Start of Data for review
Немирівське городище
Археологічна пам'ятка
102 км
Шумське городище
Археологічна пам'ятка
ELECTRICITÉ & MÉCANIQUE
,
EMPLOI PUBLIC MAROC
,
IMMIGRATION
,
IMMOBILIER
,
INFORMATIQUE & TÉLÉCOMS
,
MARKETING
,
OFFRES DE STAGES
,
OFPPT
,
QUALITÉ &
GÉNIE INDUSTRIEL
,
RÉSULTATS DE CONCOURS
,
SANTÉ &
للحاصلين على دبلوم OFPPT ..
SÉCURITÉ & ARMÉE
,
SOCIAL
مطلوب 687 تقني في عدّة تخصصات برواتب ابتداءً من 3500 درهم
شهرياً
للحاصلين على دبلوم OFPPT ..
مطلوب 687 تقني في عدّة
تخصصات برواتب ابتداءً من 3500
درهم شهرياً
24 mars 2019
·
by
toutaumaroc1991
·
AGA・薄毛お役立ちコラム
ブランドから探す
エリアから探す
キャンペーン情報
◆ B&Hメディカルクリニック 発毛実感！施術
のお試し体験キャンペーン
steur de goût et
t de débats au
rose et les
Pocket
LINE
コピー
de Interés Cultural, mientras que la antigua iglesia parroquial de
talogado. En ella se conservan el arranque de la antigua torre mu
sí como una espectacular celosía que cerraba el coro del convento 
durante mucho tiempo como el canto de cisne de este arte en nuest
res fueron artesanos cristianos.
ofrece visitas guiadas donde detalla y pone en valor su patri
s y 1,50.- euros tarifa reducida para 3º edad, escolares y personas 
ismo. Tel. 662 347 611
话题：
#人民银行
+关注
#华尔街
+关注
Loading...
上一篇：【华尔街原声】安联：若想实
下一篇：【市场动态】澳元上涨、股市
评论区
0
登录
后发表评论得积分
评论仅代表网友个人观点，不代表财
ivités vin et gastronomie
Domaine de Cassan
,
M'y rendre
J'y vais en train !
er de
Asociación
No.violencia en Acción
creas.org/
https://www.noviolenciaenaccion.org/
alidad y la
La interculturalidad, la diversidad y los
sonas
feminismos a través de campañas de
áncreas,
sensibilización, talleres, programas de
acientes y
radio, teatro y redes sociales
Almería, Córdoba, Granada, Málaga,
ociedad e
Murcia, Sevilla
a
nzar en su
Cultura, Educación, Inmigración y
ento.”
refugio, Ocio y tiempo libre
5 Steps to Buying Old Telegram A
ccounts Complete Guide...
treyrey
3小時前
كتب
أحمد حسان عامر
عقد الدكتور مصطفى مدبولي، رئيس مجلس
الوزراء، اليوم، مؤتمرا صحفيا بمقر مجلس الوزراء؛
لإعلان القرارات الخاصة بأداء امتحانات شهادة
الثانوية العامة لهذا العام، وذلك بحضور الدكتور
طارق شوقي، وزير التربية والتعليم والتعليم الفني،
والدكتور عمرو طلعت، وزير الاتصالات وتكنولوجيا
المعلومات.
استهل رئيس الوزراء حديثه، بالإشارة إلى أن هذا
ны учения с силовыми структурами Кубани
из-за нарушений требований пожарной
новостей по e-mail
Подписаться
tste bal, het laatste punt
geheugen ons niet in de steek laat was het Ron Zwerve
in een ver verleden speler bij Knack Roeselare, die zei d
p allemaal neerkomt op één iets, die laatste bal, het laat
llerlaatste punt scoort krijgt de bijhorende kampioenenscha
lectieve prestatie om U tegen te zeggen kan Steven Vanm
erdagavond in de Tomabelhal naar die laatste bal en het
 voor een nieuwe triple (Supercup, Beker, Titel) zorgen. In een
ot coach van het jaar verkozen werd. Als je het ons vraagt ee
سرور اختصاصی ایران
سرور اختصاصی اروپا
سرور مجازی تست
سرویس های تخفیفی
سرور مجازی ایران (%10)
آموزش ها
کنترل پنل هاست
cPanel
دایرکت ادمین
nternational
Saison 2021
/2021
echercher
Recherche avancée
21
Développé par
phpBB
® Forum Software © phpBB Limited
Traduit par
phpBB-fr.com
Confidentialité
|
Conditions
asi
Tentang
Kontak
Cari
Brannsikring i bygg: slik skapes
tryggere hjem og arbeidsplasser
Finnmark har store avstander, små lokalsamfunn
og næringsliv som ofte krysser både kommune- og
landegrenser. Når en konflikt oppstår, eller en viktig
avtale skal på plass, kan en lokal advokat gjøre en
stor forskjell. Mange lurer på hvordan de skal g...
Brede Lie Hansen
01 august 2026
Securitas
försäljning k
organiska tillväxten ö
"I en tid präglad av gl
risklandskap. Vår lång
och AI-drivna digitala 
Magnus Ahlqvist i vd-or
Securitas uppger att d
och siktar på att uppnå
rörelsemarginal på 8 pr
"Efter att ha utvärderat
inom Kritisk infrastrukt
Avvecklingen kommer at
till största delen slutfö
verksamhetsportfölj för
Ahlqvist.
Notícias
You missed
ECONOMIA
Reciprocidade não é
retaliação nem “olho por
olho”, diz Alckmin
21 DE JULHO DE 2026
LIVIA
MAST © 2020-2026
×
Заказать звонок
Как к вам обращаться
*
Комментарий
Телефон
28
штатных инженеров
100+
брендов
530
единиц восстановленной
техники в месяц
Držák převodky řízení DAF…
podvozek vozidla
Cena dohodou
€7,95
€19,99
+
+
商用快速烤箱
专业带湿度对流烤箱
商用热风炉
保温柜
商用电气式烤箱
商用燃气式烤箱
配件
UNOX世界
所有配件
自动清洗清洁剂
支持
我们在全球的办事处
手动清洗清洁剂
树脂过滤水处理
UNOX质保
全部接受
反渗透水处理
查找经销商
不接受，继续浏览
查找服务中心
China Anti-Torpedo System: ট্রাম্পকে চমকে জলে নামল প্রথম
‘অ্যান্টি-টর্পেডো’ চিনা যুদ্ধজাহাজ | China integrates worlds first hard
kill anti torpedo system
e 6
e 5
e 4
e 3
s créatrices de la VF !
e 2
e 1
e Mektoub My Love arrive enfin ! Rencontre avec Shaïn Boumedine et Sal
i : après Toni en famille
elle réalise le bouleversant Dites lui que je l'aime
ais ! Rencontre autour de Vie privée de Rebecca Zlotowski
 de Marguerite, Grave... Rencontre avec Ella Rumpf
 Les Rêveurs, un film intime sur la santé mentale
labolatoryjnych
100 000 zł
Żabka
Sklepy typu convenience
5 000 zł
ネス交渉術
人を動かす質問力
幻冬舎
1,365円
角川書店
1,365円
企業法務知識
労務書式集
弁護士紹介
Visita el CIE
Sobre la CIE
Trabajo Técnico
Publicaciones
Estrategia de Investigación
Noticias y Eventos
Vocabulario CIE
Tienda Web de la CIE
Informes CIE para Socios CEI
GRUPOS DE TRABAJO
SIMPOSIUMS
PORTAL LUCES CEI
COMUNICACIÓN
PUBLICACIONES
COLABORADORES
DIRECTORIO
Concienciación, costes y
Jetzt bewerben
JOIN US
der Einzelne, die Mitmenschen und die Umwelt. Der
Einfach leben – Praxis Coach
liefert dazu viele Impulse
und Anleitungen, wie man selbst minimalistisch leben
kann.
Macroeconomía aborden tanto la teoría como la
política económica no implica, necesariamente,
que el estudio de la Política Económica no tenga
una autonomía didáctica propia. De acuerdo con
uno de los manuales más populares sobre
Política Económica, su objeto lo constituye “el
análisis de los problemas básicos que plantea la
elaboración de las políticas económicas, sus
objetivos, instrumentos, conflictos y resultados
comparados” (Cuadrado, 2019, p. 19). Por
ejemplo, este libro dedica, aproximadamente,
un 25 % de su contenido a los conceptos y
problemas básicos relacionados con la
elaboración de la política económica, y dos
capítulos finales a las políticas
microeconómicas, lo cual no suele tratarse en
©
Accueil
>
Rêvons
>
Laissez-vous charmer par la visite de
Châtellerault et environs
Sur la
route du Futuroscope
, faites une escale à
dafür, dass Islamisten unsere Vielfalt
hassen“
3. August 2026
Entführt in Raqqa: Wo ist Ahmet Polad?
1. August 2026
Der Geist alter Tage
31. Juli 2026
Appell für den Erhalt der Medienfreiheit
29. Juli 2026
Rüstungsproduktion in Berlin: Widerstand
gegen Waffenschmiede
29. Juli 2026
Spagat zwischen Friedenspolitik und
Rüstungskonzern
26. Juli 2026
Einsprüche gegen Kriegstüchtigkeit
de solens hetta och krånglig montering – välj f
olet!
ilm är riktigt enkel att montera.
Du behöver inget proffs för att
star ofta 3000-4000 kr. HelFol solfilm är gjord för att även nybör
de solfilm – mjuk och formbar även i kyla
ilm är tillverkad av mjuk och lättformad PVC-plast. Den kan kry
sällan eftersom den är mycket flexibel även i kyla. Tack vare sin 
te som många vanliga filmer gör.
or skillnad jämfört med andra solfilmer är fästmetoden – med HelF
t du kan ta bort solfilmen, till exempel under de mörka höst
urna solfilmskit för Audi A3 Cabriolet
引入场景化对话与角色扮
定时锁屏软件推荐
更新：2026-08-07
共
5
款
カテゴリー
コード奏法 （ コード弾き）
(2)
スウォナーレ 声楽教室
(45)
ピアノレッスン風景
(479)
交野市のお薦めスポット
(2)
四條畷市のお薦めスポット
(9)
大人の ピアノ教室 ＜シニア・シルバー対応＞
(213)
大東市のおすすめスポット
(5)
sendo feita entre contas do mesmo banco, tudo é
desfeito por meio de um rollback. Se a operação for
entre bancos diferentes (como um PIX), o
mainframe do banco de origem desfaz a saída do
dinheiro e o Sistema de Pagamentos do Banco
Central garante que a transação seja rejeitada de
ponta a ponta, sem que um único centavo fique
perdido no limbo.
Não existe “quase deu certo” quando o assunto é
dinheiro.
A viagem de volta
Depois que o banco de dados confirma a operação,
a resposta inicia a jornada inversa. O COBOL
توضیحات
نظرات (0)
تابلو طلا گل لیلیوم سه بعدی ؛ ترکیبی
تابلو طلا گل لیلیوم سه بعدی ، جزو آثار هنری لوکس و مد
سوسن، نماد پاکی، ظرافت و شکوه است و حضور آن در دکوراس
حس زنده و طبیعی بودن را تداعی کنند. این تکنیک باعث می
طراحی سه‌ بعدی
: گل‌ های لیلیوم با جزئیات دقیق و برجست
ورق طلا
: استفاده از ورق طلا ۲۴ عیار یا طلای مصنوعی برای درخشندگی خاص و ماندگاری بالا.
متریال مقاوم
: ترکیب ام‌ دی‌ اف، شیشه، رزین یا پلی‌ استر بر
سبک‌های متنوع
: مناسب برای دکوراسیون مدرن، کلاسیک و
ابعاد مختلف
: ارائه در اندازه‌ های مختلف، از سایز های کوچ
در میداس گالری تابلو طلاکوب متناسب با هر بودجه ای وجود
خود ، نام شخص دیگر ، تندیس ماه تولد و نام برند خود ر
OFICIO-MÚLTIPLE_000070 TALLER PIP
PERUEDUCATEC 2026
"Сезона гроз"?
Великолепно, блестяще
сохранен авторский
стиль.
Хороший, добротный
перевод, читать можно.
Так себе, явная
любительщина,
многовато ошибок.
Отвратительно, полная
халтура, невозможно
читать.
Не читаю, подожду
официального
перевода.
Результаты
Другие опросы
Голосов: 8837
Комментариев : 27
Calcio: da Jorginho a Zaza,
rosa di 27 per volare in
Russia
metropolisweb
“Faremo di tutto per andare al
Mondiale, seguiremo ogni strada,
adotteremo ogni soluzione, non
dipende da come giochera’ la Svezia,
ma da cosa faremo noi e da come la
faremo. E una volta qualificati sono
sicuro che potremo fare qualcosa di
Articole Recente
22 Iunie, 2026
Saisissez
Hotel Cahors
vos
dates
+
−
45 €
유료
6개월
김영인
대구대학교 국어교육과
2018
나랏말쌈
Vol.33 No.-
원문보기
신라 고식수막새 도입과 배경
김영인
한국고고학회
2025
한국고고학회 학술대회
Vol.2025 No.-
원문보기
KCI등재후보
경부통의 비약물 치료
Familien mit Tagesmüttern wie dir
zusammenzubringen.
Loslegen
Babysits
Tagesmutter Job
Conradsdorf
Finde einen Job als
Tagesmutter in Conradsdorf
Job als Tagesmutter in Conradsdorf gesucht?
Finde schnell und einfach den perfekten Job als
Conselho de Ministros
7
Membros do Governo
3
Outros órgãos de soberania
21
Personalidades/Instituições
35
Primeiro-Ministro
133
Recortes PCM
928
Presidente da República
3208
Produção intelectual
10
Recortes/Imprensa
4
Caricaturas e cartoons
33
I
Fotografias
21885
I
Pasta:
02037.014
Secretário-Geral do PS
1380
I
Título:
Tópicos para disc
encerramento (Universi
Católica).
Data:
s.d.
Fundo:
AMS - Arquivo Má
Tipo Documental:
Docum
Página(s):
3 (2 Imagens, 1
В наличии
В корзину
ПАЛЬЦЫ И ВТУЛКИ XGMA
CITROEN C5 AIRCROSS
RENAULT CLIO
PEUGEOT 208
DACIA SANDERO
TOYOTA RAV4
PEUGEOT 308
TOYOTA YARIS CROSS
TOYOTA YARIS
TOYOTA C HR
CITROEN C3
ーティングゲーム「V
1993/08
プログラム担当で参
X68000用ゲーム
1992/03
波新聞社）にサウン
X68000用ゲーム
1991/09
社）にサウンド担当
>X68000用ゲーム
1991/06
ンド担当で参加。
End of Data for review
Lines containing the word "básicos" are to be pulled from the records and copied.

análisis de los problemas básicos que plantea la
problemas básicos relacionados con la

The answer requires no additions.